I think you cannot have a favourite piece - it is almost meaningless. But also I think there is no piece, no music that bears too much repetition. You hear something again you may hear more, if you hear it too often you are hearing less or not hearing at all.

So is it open to give several pieces?

Sounding off: I think many performers, most these days, miss a bit of the point of pieces thinking they are extracting the last ounce of expression from them by playing them too s l o w l y. It has been proved by programmes and recordings that the length of performances has notably increased over decades. I felt this for the Gould-Goldberg on the first page of this thread. Though towards the end either he quickens or I got used to it. However I would bring a prosecution against Claudio Abbado for the murder, a long drawn-out one, of Johannes Brahms and Felix Mendelssohn.

For many pieces we may be a bit attached the the moment we first heard it, whether this is associated with anything else or not.

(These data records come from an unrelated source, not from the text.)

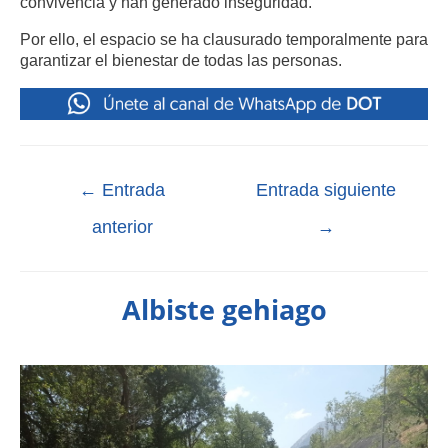
convivencia y han generado inseguridad.
Por ello, el espacio se ha clausurado temporalmente para
garantizar el bienestar de todas las personas.
←
Entrada
Entrada siguiente
anterior
→
Albiste gehiago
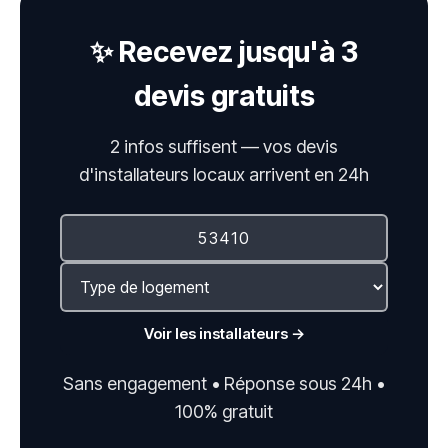
✨ Recevez jusqu'à 3
devis gratuits
2 infos suffisent — vos devis
d'installateurs locaux arrivent en 24h
Voir les installateurs →
Sans engagement • Réponse sous 24h •
100% gratuit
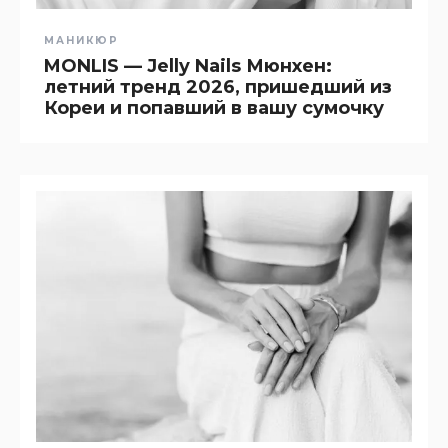
МАНИКЮР
MONLIS — Jelly Nails Мюнхен:
летний тренд 2026, пришедший из
Кореи и попавший в вашу сумочку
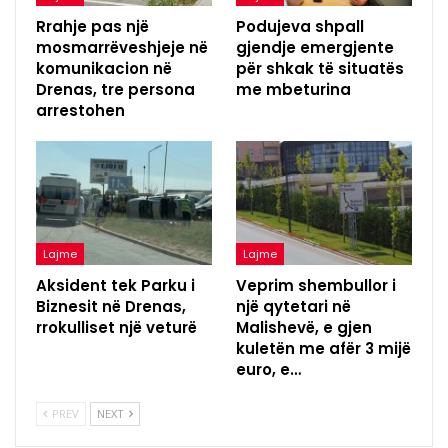
Rrahje pas një
Podujeva shpall
mosmarrëveshjeje në
gjendje emergjente
komunikacion në
për shkak të situatës
Drenas, tre persona
me mbeturina
arrestohen
Lajme
Lajme
Aksident tek Parku i
Veprim shembullor i
Biznesit në Drenas,
një qytetari në
rrokulliset një veturë
Malishevë, e gjen
kuletën me afër 3 mijë
euro, e…
PREV
NEXT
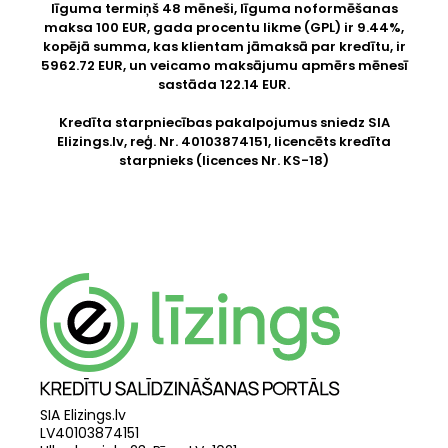
līguma termiņš 48 mēneši, līguma noformēšanas
maksa 100 EUR, gada procentu likme (GPL) ir 9.44%,
kopējā summa, kas klientam jāmaksā par kredītu, ir
5962.72 EUR, un veicamo maksājumu apmērs mēnesī
sastāda 122.14 EUR.
Kredīta starpniecības pakalpojumus sniedz SIA
Elizings.lv
, reģ. Nr. 40103874151, licencēts kredīta
starpnieks (licences Nr. KS-18)
SIA Elizings.lv
LV40103874151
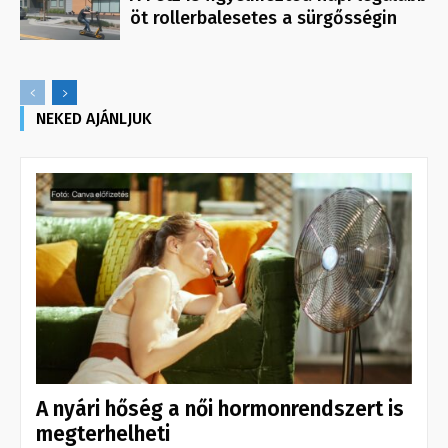
öt rollerbalesetes a sürgősségin
NEKED AJÁNLJUK
A nyári hőség a női hormonrendszert is
megterhelheti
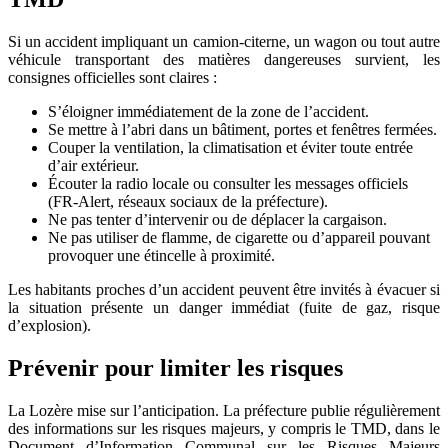
Si un accident impliquant un camion-citerne, un wagon ou tout autre
véhicule transportant des matières dangereuses survient, les
consignes officielles sont claires :
S’éloigner immédiatement de la zone de l’accident.
Se mettre à l’abri dans un bâtiment, portes et fenêtres fermées.
Couper la ventilation, la climatisation et éviter toute entrée
d’air extérieur.
Écouter la radio locale ou consulter les messages officiels
(FR-Alert, réseaux sociaux de la préfecture).
Ne pas tenter d’intervenir ou de déplacer la cargaison.
Ne pas utiliser de flamme, de cigarette ou d’appareil pouvant
provoquer une étincelle à proximité.
Les habitants proches d’un accident peuvent être invités à évacuer si
la situation présente un danger immédiat (fuite de gaz, risque
d’explosion).
Prévenir pour limiter les risques
La Lozère mise sur l’anticipation. La préfecture publie régulièrement
des informations sur les risques majeurs, y compris le TMD, dans le
Document d’Information Communal sur les Risques Majeurs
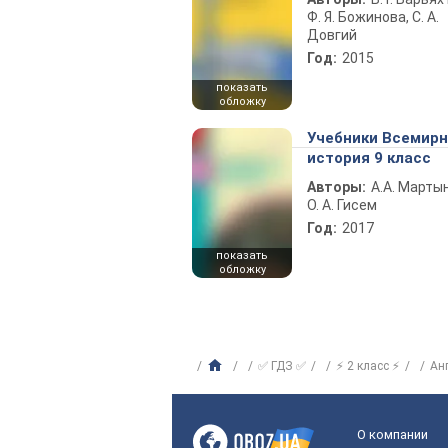
Ф. Я. Божинова, С. А.
Довгий
Год:
2015
показать
обложку
Учебники Всемир
история 9 класс
Авторы:
А.А. Марты
О. А. Гисем
Год:
2017
показать
обложку
✅ ГДЗ ✅
⚡ 2 класс ⚡
Ан
О компании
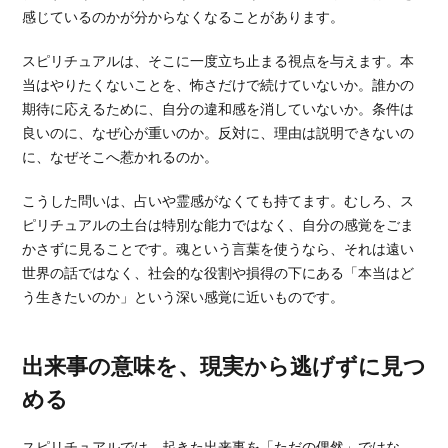
感じているのかが分からなくなることがあります。
スピリチュアルは、そこに一度立ち止まる視点を与えます。本
当はやりたくないことを、怖さだけで続けていないか。誰かの
期待に応えるために、自分の違和感を消していないか。条件は
良いのに、なぜ心が重いのか。反対に、理由は説明できないの
に、なぜそこへ惹かれるのか。
こうした問いは、占いや霊感がなくても持てます。むしろ、ス
ピリチュアルの土台は特別な能力ではなく、自分の感覚をごま
かさずに見ることです。魂という言葉を使うなら、それは遠い
世界の話ではなく、社会的な役割や損得の下にある「本当はど
う生きたいのか」という深い感覚に近いものです。
出来事の意味を、現実から逃げずに見つ
める
スピリチュアルでは、起きた出来事を「ただの偶然」ではな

OK OK I'll get to some sort of answer. Many many years ago, almost by chance as a young green student passing by the Oude Kerk in Amsterdam I saw there was an organ recital and went in (there was if I remember as often in organ recitals not much more than a handful of listeners) and was taken aback by the piece I give. I committed to memory then the name of the piece (though it was many years till I worked out what it meant) and of the organist, who I presume was then only moderately famous (it was about the time, oh dear, though not place of this recording). I recently acquired ten discs of his of Bach organ music, but if there can be a 'favourite', something outstanding somehow in it, I can only say, purity, this is it.